Exercise: Would you please copy the part of the material below that opens with the line containing "некоторые модели громко щелкают при включении" and closes with the line containing "При этом девайс"? Copy it exactly, and only it.

Material provided:
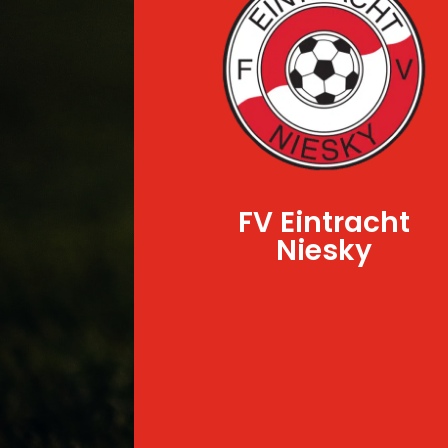
FV Eintracht
Niesky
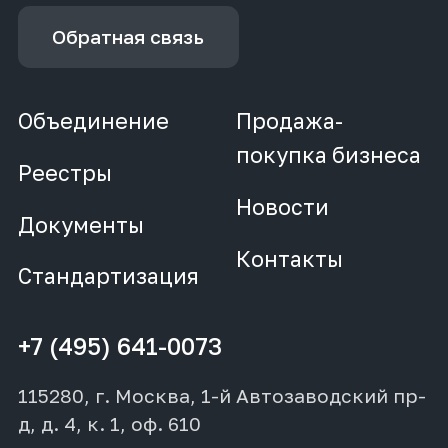
Обратная связь
Объединение
Продажа-
покупка бизнеса
Реестры
Новости
Документы
Контакты
Стандартизация
+7 (495) 641-0073
115280, г. Москва, 1-й Автозаводский пр-
д, д. 4, к. 1, оф. 610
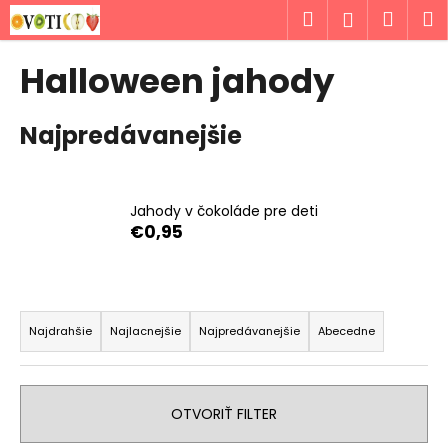
K
Prejsť
Hľadať
Náku
M
Prihlásen
na
o
obsah
Späť
Späť
košík
š
Halloween jahody
í
Č
k
Najpredávanejšie
o
p
o
t
Jahody v čokoláde pre deti
€0,95
r
e
b
R
u
a
Najdrahšie
Najlacnejšie
Najpredávanejšie
Abecedne
j
d
e
e
t
n
OTVORIŤ FILTER
e
i
n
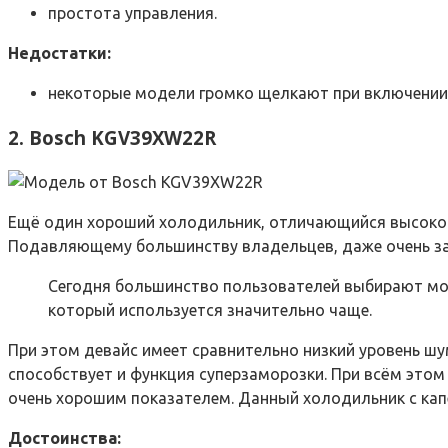
простота управления.
Недостатки:
некоторые модели громко щелкают при включении
2. Bosch KGV39XW22R
Ещё один хороший холодильник, отличающийся высокой 
Подавляющему большинству владельцев, даже очень за
Сегодня большинство пользователей выбирают мо
который используется значительно чаще.
При этом девайс имеет сравнительно низкий уровень шум
способствует и функция суперзаморозки. При всём этом
очень хорошим показателем. Данный холодильник с ка
Достоинства:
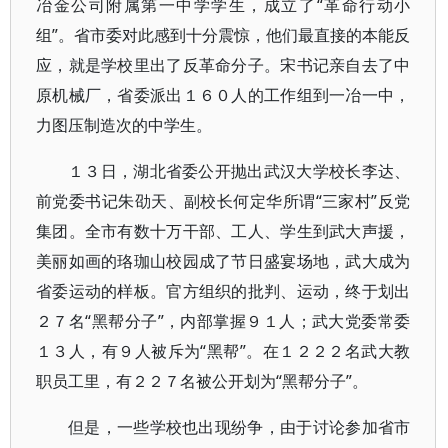
冶金公司附属第一中学学生，成立了“革命行动小
组”。省市委对此感到十分震惊，他们最直接的本能反
应，就是学校里出了反革命分子。宋书记亲自去了中
原机械厂，省委派出１６０人的工作组到一冶一中，
力图压制造次的中学生。
１３日，湖北省委公开抛出武汉大学校长李达、
前党委书记朱劭天、副校长何定华所谓“三家村”反党
集团。全市有数十万干部、工人、学生到武大声援，
美丽如画的珞珈山校园成了节日盛宴场地，武大成为
省委运动的样板。官方组织的批判、运动，终于划出
２７名“黑帮分子”，内部掌握９１人；武大党委常委
１３人，有９人被斥为“黑帮”。在１２２２名武大教
职员工里，有２２７名被公开划为“黑帮分子”。
但是，一些学校也出现纷争，由于讨论参加省市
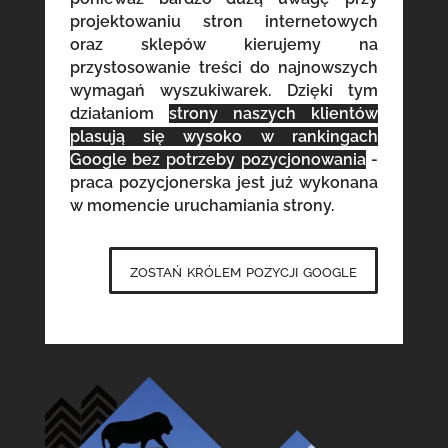
projektowaniu stron internetowych
oraz sklepów kierujemy na
przystosowanie treści do najnowszych
wymagań wyszukiwarek. Dzięki tym
działaniom
strony naszych klientów
plasują się wysoko w rankingach
Google bez potrzeby pozycjonowania
-
praca pozycjonerska jest już wykonana
w momencie uruchamiania strony.
zostań królem pozycji google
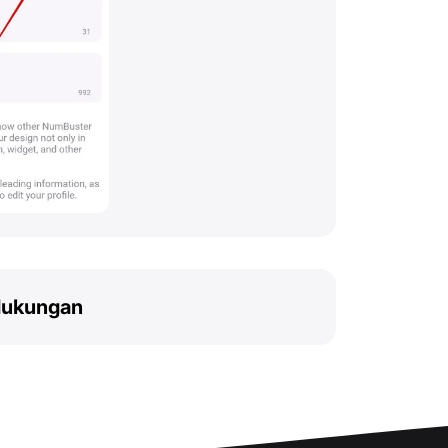
dukungan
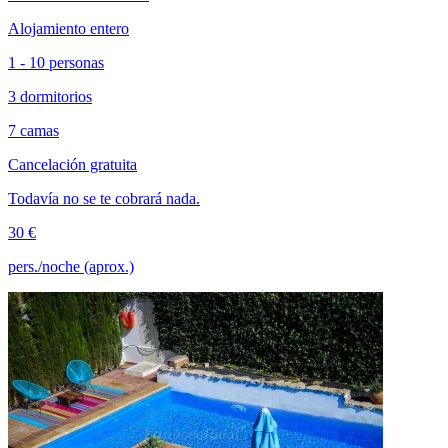
Alojamiento entero
1 - 10 personas
3 dormitorios
7 camas
Cancelación gratuita
Todavía no se te cobrará nada.
30 €
pers./noche (aprox.)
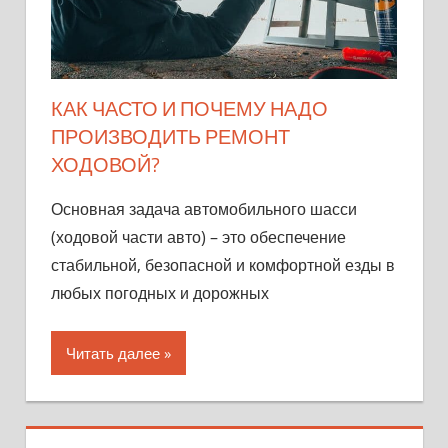
КАК ЧАСТО И ПОЧЕМУ НАДО
ПРОИЗВОДИТЬ РЕМОНТ
ХОДОВОЙ?
Основная задача автомобильного шасси
(ходовой части авто) – это обеспечение
стабильной, безопасной и комфортной езды в
любых погодных и дорожных
Читать далее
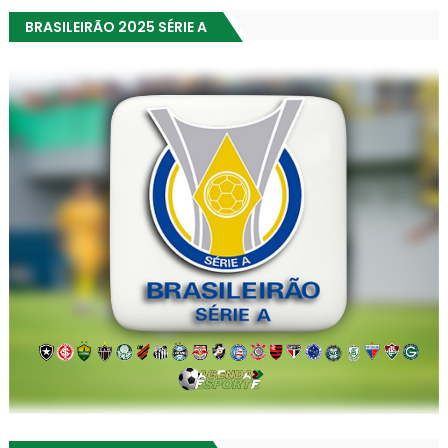
BRASILEIRÃO 2025 SÉRIE A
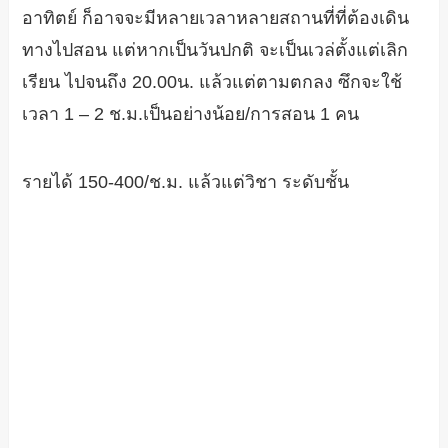
อาทิตย์ ก็อาจจะมีหลายเวลาหลายสถานที่ที่ต้องเดิน
ทางไปสอน แต่หากเป็นวันปกติ จะเป็นเวล่ตั้งแต่เลิก
เรียน ไปจนถึง 20.00น. แล้วแต่ตามตกลง ซึกจะใช้
เวลา 1 – 2 ช.ม.เป็นอย่างน้อย/การสอน 1 คน
รายได้ 150-400/ช.ม. แล้วแต่วิชา ระดับชั้น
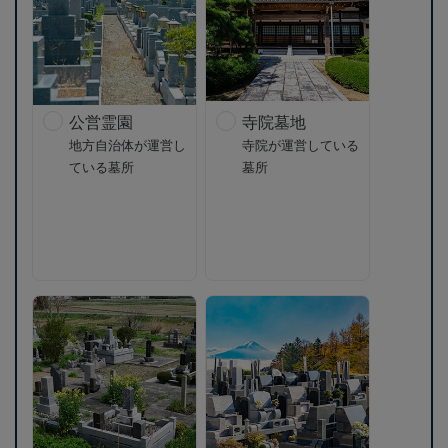
公営霊園
寺院墓地
地方自治体が運営し
寺院が運営している
ている墓所
墓所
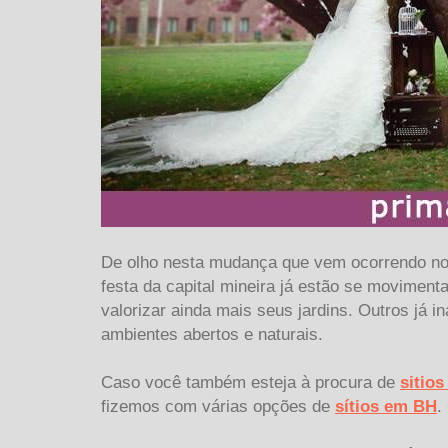
De olho nesta mudança que vem ocorrendo no 
festa da capital mineira já estão se moviment
valorizar ainda mais seus jardins. Outros já i
ambientes abertos e naturais.
Caso você também esteja à procura de
sitio
fizemos com várias opções de
sítios em BH
.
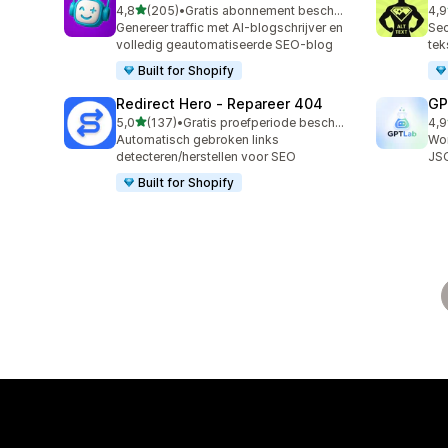
van 5 sterren
4,8
(205)
•
Gratis abonnement beschikbaar
4,9
205 recensies in totaal
157
Genereer traffic met AI-blogschrijver en
Sec
volledig geautomatiseerde SEO-blog
tek
Built for Shopify
Redirect Hero ‑ Repareer 404
GP
van 5 sterren
5,0
(137)
•
Gratis proefperiode beschikbaar
4,9
137 recensies in totaal
121
Automatisch gebroken links
Wor
detecteren/herstellen voor SEO
JS
Built for Shopify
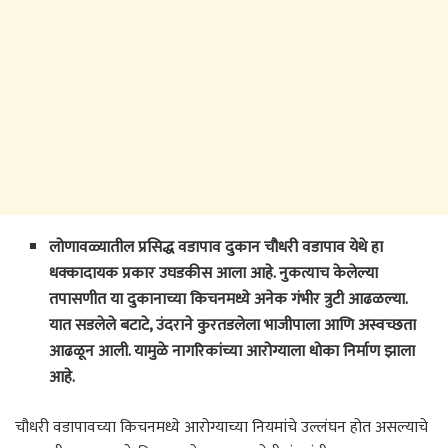
लोणावळ्यातील प्रसिद्ध वडापाव दुकान चौधरी वडापाव येथे हा
धक्कादायक प्रकार उघडकीस आला आहे. नुकत्याच केलेल्या
तपासणीत या दुकानाच्या किचनमध्ये अनेक गंभीर त्रुटी आढळल्या.
यात सडलेले बटाटे, उंदराने कुरतडलेला भाजीपाला आणि अस्वच्छता
आढळून आली. यामुळे नागरिकांच्या आरोग्याला धोका निर्माण झाला
आहे.
चौधरी वडापावच्या किचनमध्ये आरोग्याच्या नियमांचे उल्लंघन होत असल्याचे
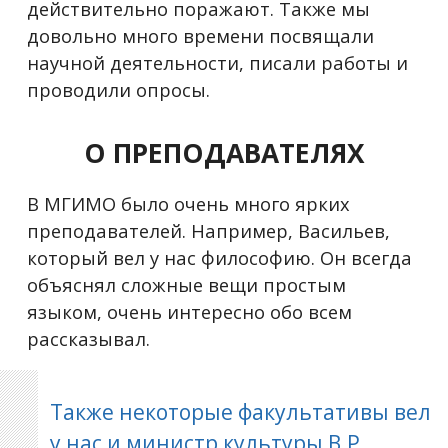
действительно поражают. Также мы
довольно много времени посвящали
научной деятельности, писали работы и
проводили опросы.
О ПРЕПОДАВАТЕЛЯХ
В МГИМО было очень много ярких
преподавателей. Например, Васильев,
который вел у нас философию. Он всегда
объяснял сложные вещи простым
языком, очень интересно обо всем
рассказывал.
Также некоторые факультативы вел
у нас и министр культуры В.Р.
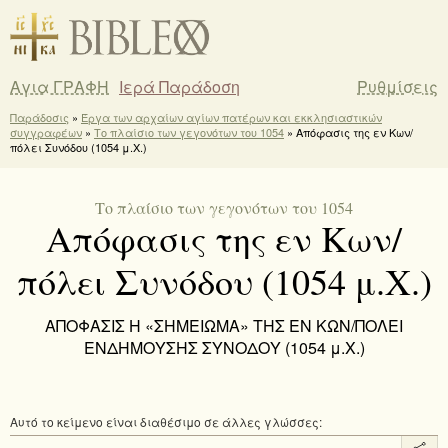
Αγια ΓΡΑΦΗ
Ιερά Παράδοση
Ρυθμίσεις
Παράδοσις
»
Έργα των αρχαίων αγίων πατέρων και εκκλησιαστικών
συγγραφέων
»
Το πλαίσιο των γεγονότων του 1054
» Απόφασις της εν Κων/
πόλει Συνόδου (1054 μ.Χ.)
Το πλαίσιο των γεγονότων του 1054
Απόφασις της εν Κων/
πόλει Συνόδου (1054 μ.Χ.)
ΑΠΟΦΑΣΙΣ Η «ΣΗΜΕΙΩΜΑ» ΤΗΣ ΕΝ ΚΩΝ/ΠΟΛΕΙ
ΕΝΔΗΜΟΥΣΗΣ ΣΥΝΟΔΟΥ (1054 μ.Χ.)
Αυτό το κείμενο είναι διαθέσιμο σε άλλες γλώσσες:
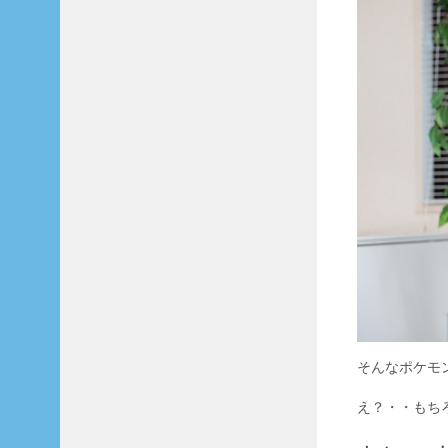
そんなポケモ
え？・・もち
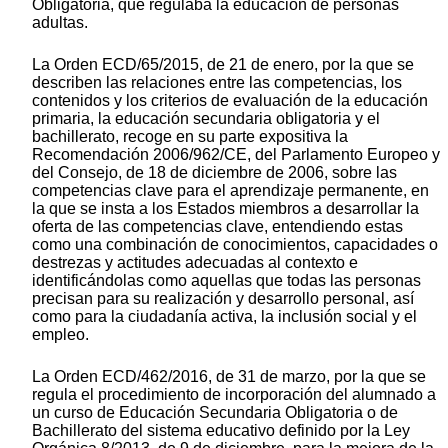
Obligatoria, que regulaba la educación de personas
adultas.
La Orden ECD/65/2015, de 21 de enero, por la que se
describen las relaciones entre las competencias, los
contenidos y los criterios de evaluación de la educación
primaria, la educación secundaria obligatoria y el
bachillerato, recoge en su parte expositiva la
Recomendación 2006/962/CE, del Parlamento Europeo y
del Consejo, de 18 de diciembre de 2006, sobre las
competencias clave para el aprendizaje permanente, en
la que se insta a los Estados miembros a desarrollar la
oferta de las competencias clave, entendiendo estas
como una combinación de conocimientos, capacidades o
destrezas y actitudes adecuadas al contexto e
identificándolas como aquellas que todas las personas
precisan para su realización y desarrollo personal, así
como para la ciudadanía activa, la inclusión social y el
empleo.
La Orden ECD/462/2016, de 31 de marzo, por la que se
regula el procedimiento de incorporación del alumnado a
un curso de Educación Secundaria Obligatoria o de
Bachillerato del sistema educativo definido por la Ley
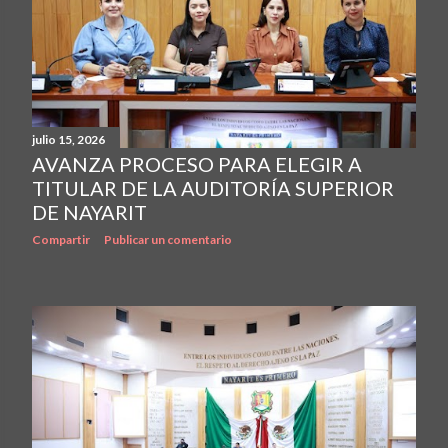
julio 15, 2026
AVANZA PROCESO PARA ELEGIR A
TITULAR DE LA AUDITORÍA SUPERIOR
DE NAYARIT
Compartir
Publicar un comentario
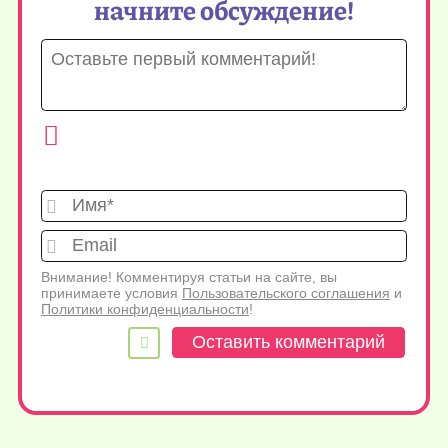
начните обсуждение!
Имя*
Emai
Внимание! Комментируя статьи на сайте, вы
принимаете условия
Пользовательского соглашения
и
Политики конфиденциальности
!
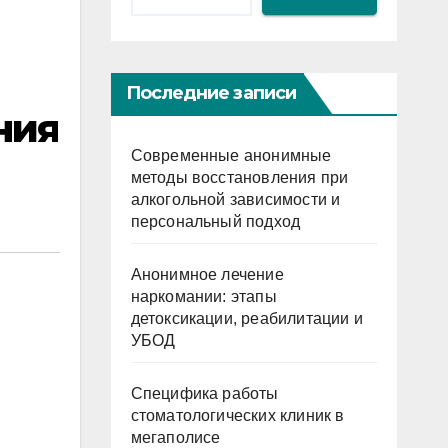
Последние записи
ния
Современные анонимные
методы восстановления при
алкогольной зависимости и
персональный подход
Анонимное лечение
наркомании: этапы
детоксикации, реабилитации и
УБОД
Специфика работы
стоматологических клиник в
мегаполисе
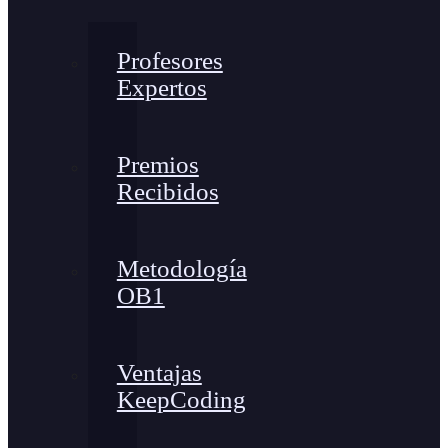
Profesores
Expertos
Premios
Recibidos
Metodología
OB1
Ventajas
KeepCoding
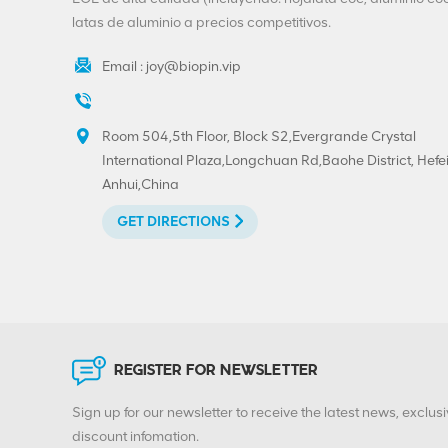
latas de aluminio a precios competitivos.
Email :
joy@biopin.vip
Room 504,5th Floor, Block S2,Evergrande Crystal
International Plaza,Longchuan Rd,Baohe District, Hefei
Anhui,China
GET DIRECTIONS
REGISTER FOR NEWSLETTER
Sign up for our newsletter to receive the latest news, exclusi
discount infomation.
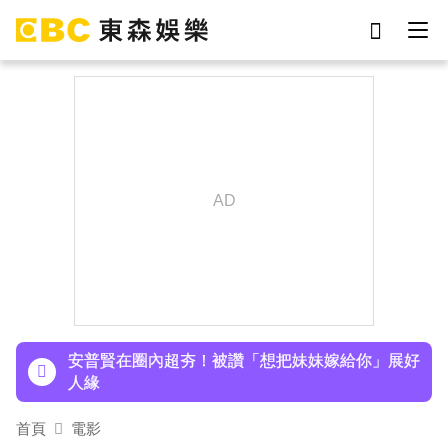
下載東森App，隨時掌握天下大小事！
《背著善宰跑》女星才公開婚訊！再曝好消息 甜
喊：當媽媽
劉真
影片
7-eleven
女優
謝侑芯
ian
NiziU時隔兩年訪台 華西街取景吸粉朝聖
網紅
于朦朧
Ozone林佳辰大跳女團舞變「佳美」 舞台獻香吻
全場暴動了
資深男星爆離世！後輩發文哀悼 享年72歲
安普賢在圈內超夯！被讚「想把妹妹嫁給你」展好
人緣
首爾公園音樂節來台！SUPER JUNIOR-K.R.Y.成
首頁
電影
軍20週年 破天荒高雄合體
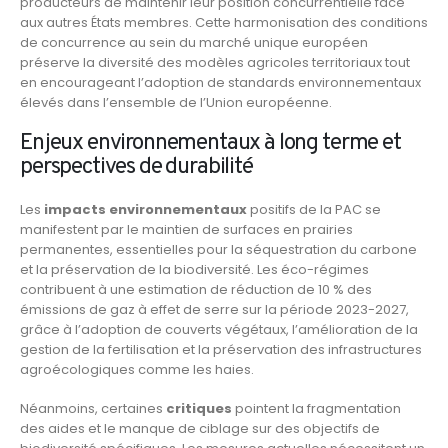
producteurs de maintenir leur position concurrentielle face
aux autres États membres. Cette harmonisation des conditions
de concurrence au sein du marché unique européen
préserve la diversité des modèles agricoles territoriaux tout
en encourageant l’adoption de standards environnementaux
élevés dans l’ensemble de l’Union européenne.
Enjeux environnementaux à long terme et
perspectives de durabilité
Les
impacts environnementaux
positifs de la PAC se
manifestent par le maintien de surfaces en prairies
permanentes, essentielles pour la séquestration du carbone
et la préservation de la biodiversité. Les éco-régimes
contribuent à une estimation de réduction de 10 % des
émissions de gaz à effet de serre sur la période 2023-2027,
grâce à l’adoption de couverts végétaux, l’amélioration de la
gestion de la fertilisation et la préservation des infrastructures
agroécologiques comme les haies.
Néanmoins, certaines
critiques
pointent la fragmentation
des aides et le manque de ciblage sur des objectifs de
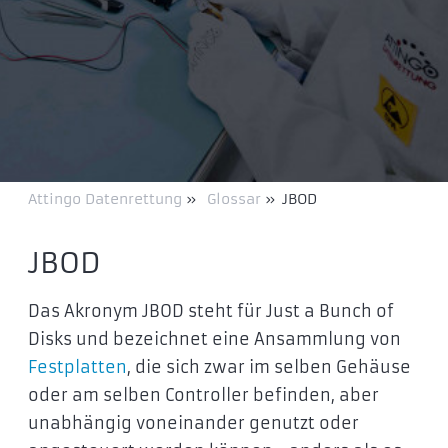
Attingo Datenrettung
»
Glossar
»
JBOD
JBOD
Das Akronym JBOD steht für Just a Bunch of
Disks und bezeichnet eine Ansammlung von
Festplatten
, die sich zwar im selben Gehäuse
oder am selben Controller befinden, aber
unabhängig voneinander genutzt oder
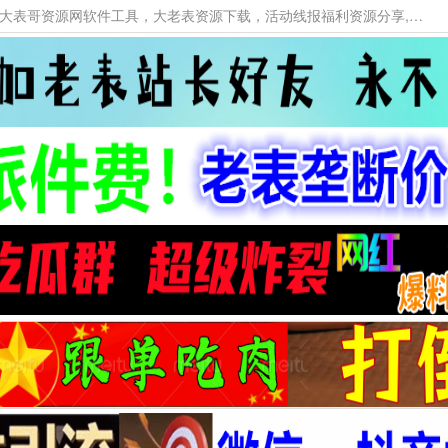
本网站提供资源工具下载，大老表资源工具，大表哥资源网软件工具，大老表资源下载，活动线报福利资源分享,活动线报，大型网游经典游戏，网络热门技术游戏辅助交流与分享。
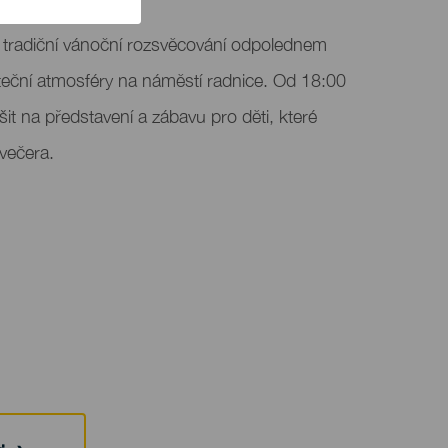
j tradiční vánoční rozsvěcování odpolednem
áteční atmosféry na náměstí radnice. Od 18:00
it na představení a zábavu pro děti, které
 večera.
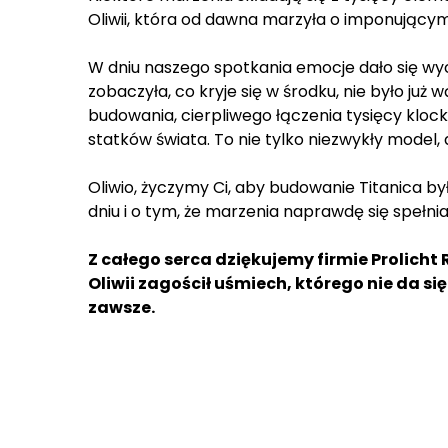
Oliwii, która od dawna marzyła o imponującym
W dniu naszego spotkania emocje dało się wyc
zobaczyła, co kryje się w środku, nie było już 
budowania, cierpliwego łączenia tysięcy klo
statków świata. To nie tylko niezwykły model, 
Oliwio, życzymy Ci, aby budowanie Titanica b
dniu i o tym, że marzenia naprawdę się spełnia
Z całego serca dziękujemy firmie Prolic
Oliwii zagościł uśmiech, którego nie da si
zawsze.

Your solution:
некоторые модели громко щелкают при включении
2. Bosch KGV39XW22R
Ещё один хороший холодильник, отличающийся высокой 
Подавляющему большинству владельцев, даже очень за
Сегодня большинство пользователей выбирают мо
который используется значительно чаще.
При этом девайс имеет сравнительно низкий уровень шум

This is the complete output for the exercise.